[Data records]
+++

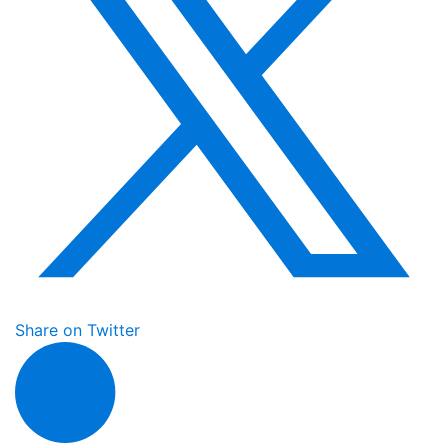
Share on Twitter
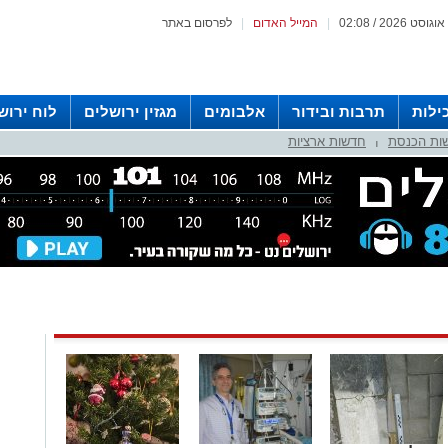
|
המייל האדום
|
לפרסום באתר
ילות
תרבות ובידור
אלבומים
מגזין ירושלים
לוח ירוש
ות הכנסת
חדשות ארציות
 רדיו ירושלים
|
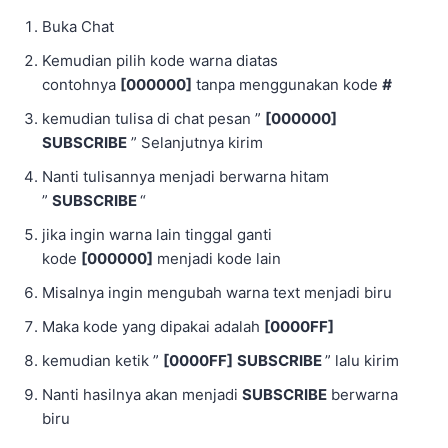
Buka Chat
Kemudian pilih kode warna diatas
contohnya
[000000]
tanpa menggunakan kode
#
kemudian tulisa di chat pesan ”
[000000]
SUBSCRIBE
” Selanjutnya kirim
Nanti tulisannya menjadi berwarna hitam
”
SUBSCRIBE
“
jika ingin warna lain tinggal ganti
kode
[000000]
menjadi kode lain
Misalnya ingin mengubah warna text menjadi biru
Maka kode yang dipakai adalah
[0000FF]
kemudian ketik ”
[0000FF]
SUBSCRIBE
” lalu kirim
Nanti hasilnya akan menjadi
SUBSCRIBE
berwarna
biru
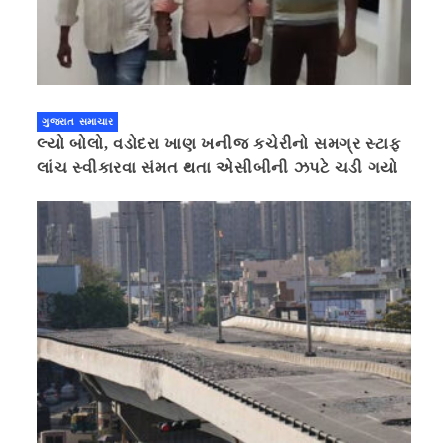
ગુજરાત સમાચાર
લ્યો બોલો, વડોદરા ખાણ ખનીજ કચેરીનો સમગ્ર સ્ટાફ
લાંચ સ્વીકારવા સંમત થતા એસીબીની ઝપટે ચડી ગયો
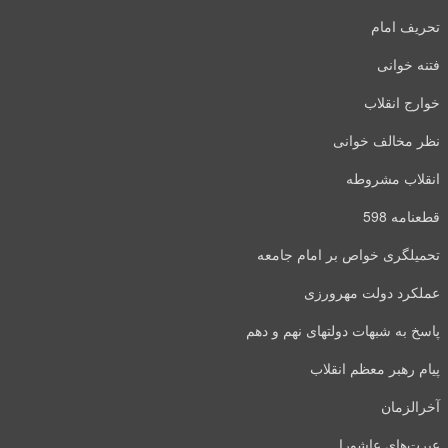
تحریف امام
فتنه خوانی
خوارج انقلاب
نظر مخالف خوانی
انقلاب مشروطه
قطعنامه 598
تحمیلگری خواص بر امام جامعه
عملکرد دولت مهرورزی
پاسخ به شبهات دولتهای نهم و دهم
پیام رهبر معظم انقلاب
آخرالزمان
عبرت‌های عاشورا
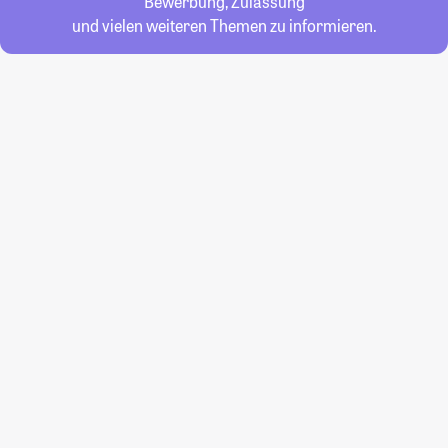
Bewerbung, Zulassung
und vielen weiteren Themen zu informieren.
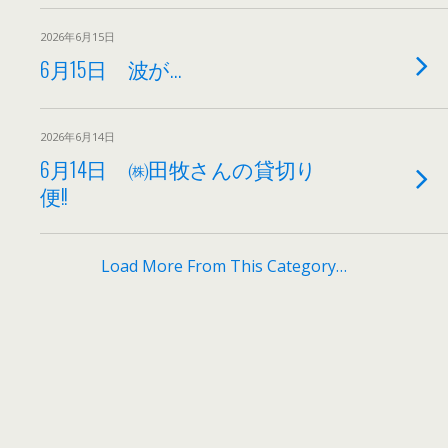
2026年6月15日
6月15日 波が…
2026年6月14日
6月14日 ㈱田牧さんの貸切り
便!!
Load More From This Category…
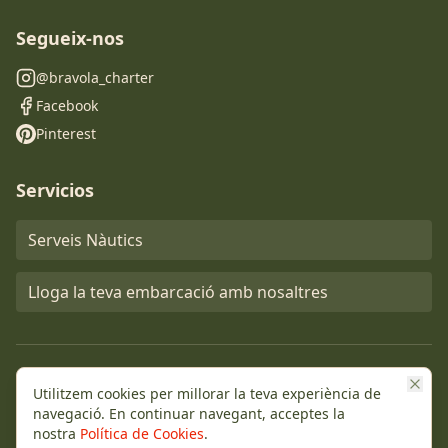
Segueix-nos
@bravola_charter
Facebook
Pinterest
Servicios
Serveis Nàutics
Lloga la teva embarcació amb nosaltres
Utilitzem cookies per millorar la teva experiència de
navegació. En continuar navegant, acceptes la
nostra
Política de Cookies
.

+++

■ Exercise brief ■
The lines from the start of the data through the line that contains "લ્યો બોલો, વડોદરા" are to be returned exactly, please, with both ends included and every picture left out.

■ Exercise solution ■
Share on Twitter
|
המייל האדום
|
לפרסום באתר
ילות
תרבות ובידור
אלבומים
מגזין ירושלים
לוח ירוש
ות הכנסת
חדשות ארציות
 רדיו ירושלים
|
Buka Chat
Kemudian pilih kode warna diatas
contohnya
[000000]
tanpa menggunakan kode
#
kemudian tulisa di chat pesan ”
[000000]
SUBSCRIBE
” Selanjutnya kirim
Nanti tulisannya menjadi berwarna hitam
”
SUBSCRIBE
“
jika ingin warna lain tinggal ganti
kode
[000000]
menjadi kode lain
Misalnya ingin mengubah warna text menjadi biru
Maka kode yang dipakai adalah
[0000FF]
kemudian ketik ”
[0000FF]
SUBSCRIBE
” lalu kirim
Nanti hasilnya akan menjadi
SUBSCRIBE
berwarna
biru
ગુજરાત સમાચાર
લ્યો બોલો, વડોદરા ખાણ ખનીજ કચેરીનો સમગ્ર સ્ટાફ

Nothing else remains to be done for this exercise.